*** Opening of Dataset content ***

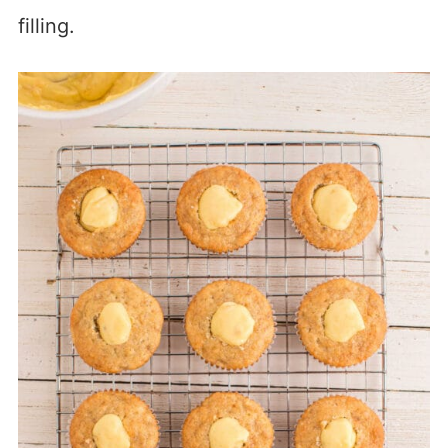
filling.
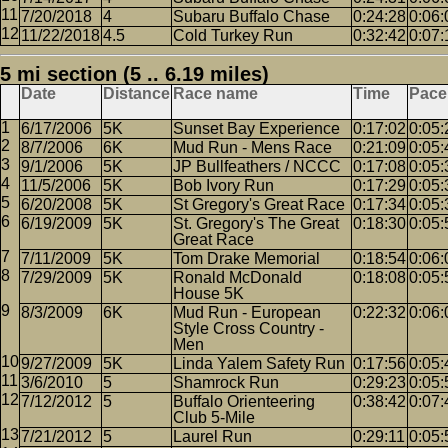
7/20/2018
4
Subaru Buffalo Chase
0:24:28
0:06:
11/22/2018
4.5
Cold Turkey Run
0:32:42
0:07:
5 mi section (5 .. 6.19 miles)
Date
Distance
Race name
Time
Pace
6/17/2006
5K
Sunset Bay Experience
0:17:02
0:05:
8/7/2006
6K
Mud Run - Mens Race
0:21:09
0:05:
9/1/2006
5K
JP Bullfeathers / NCCC
0:17:08
0:05:
11/5/2006
5K
Bob Ivory Run
0:17:29
0:05:
6/20/2008
5K
St Gregory's Great Race
0:17:34
0:05:
6/19/2009
5K
St. Gregory's The Great
0:18:30
0:05:
Great Race
7/11/2009
5K
Tom Drake Memorial
0:18:54
0:06:
7/29/2009
5K
Ronald McDonald
0:18:08
0:05:
House 5K
8/3/2009
6K
Mud Run - European
0:22:32
0:06:
Style Cross Country -
Men
9/27/2009
5K
Linda Yalem Safety Run
0:17:56
0:05:
3/6/2010
5
Shamrock Run
0:29:23
0:05:
7/12/2012
5
Buffalo Orienteering
0:38:42
0:07:
Club 5-Mile
7/21/2012
5
Laurel Run
0:29:11
0:05:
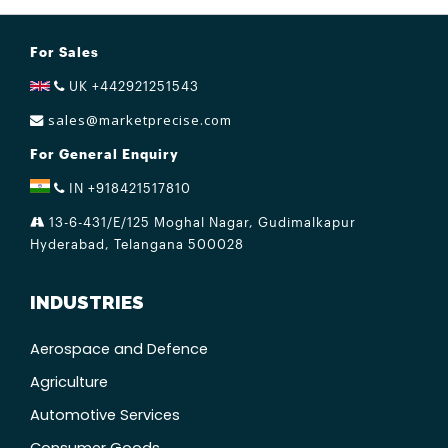
For Sales
UK +442921251543
sales@marketprecise.com
For General Enquiry
IN +918421517810
13-6-431/E/125 Moghal Nagar, Gudimalkapur
Hyderabad, Telangana 500028
INDUSTRIES
Aerospace and Defence
Agriculture
Automotive Services
Consumer Goods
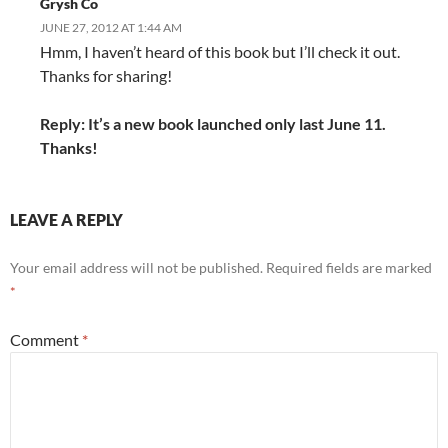
Grysh Co
JUNE 27, 2012 AT 1:44 AM
Hmm, I haven’t heard of this book but I’ll check it out.
Thanks for sharing!
Reply: It’s a new book launched only last June 11.
Thanks!
LEAVE A REPLY
Your email address will not be published.
Required fields are marked
*
Comment
*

*** Close of Dataset content ***

**Work order**.
Every line above with the string "Race" in it should be copied into the answer.

**Result of this task**.
Race name
Mud Run - Mens Race
St Gregory's Great Race
Great Race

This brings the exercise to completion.